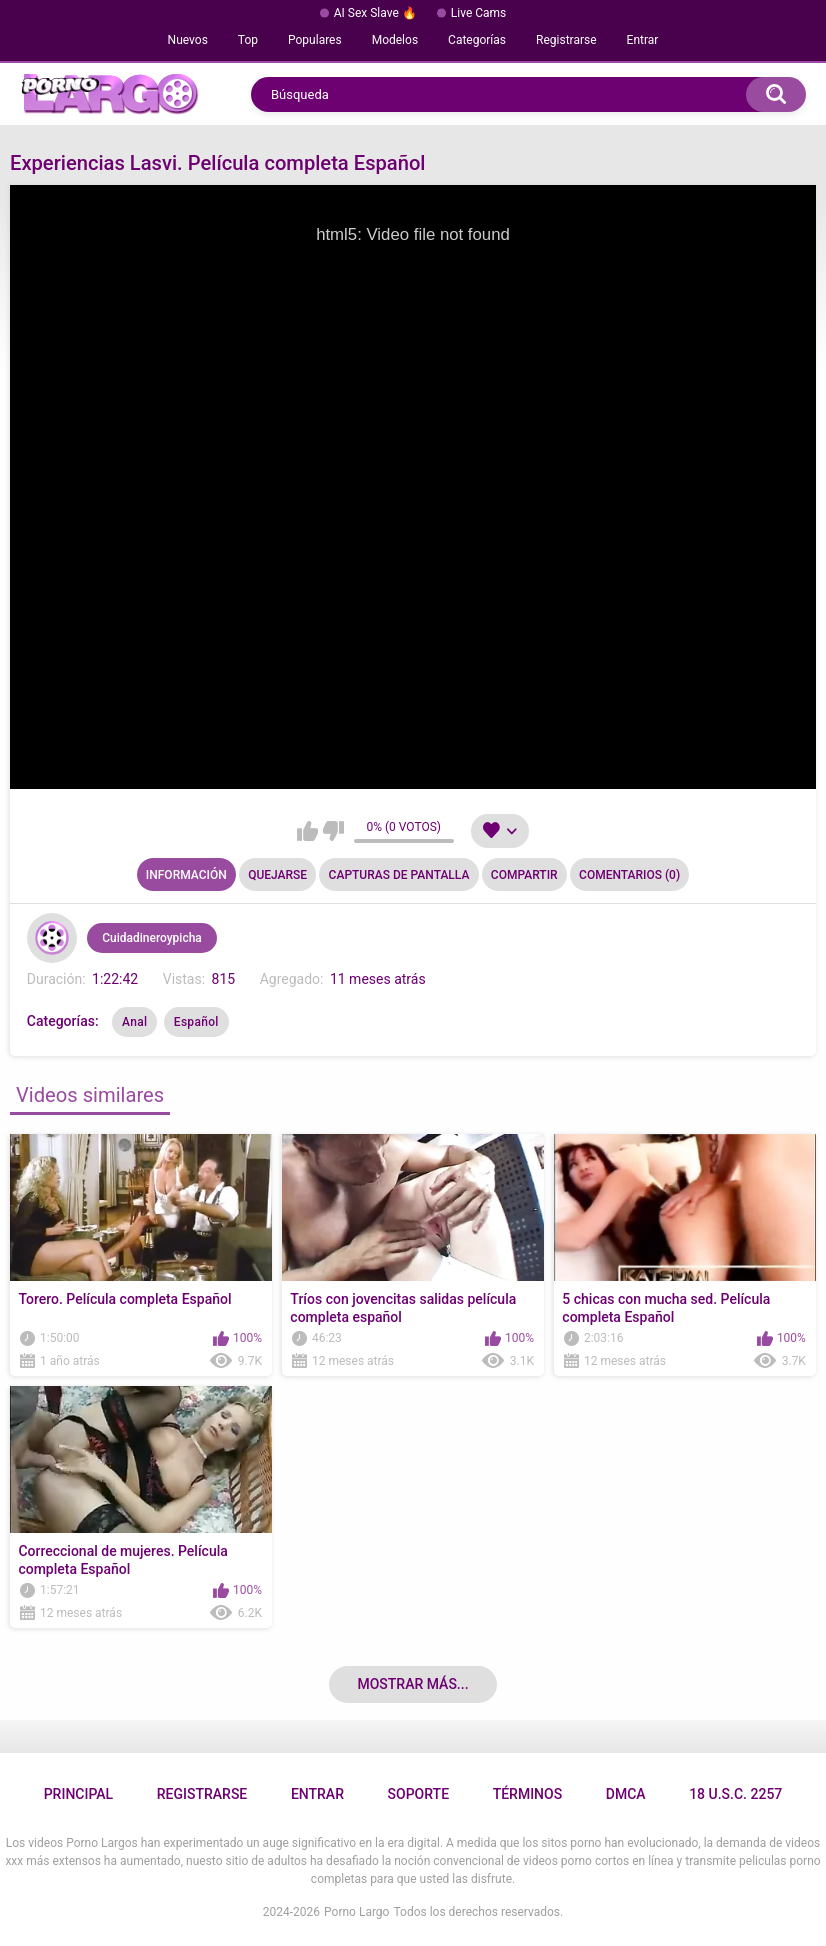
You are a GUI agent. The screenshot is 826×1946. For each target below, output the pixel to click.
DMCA (626, 1794)
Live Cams (479, 13)
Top (248, 40)
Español (196, 1022)
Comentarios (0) (629, 875)
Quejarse (277, 875)
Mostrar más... (412, 1684)
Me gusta (307, 831)
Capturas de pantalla (399, 875)
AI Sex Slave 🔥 (375, 13)
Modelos (395, 40)
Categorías (477, 40)
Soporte (418, 1794)
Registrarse (566, 40)
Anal (134, 1022)
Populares (315, 40)
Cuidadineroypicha (152, 938)
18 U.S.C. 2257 (735, 1794)
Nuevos (188, 40)
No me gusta (333, 831)
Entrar (643, 40)
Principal (78, 1794)
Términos (528, 1794)
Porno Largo (356, 1912)
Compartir (524, 875)
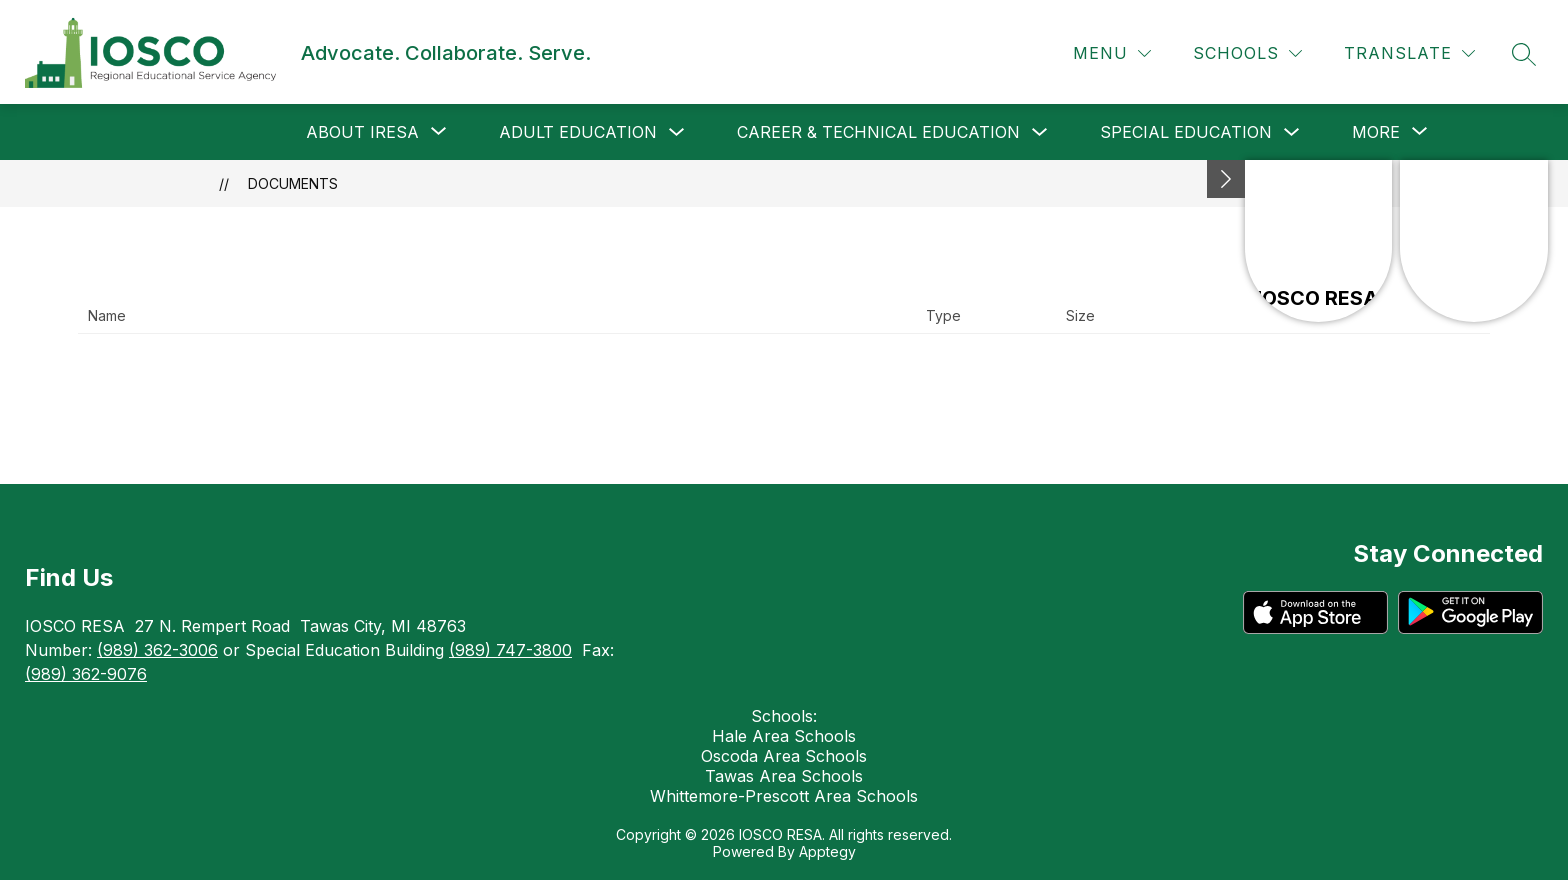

..........

ACTIVITY:
Only the pictures may be dropped; print every record exactly as given.

ANSWER SPACE:
You are a GUI agent. The screenshot is 826×1946. For each target below, output the pixel to click.
DMCA (626, 1794)
Live Cams (479, 13)
Top (248, 40)
Español (196, 1022)
Comentarios (0) (629, 875)
Quejarse (277, 875)
Mostrar más... (412, 1684)
Me gusta (307, 831)
Capturas de pantalla (399, 875)
AI Sex Slave 🔥 (375, 13)
Modelos (395, 40)
Categorías (477, 40)
Soporte (418, 1794)
Registrarse (566, 40)
Anal (134, 1022)
Populares (315, 40)
Cuidadineroypicha (152, 938)
18 U.S.C. 2257 (735, 1794)
Nuevos (188, 40)
No me gusta (333, 831)
Entrar (643, 40)
Principal (78, 1794)
Términos (528, 1794)
Porno Largo (356, 1912)
Compartir (524, 875)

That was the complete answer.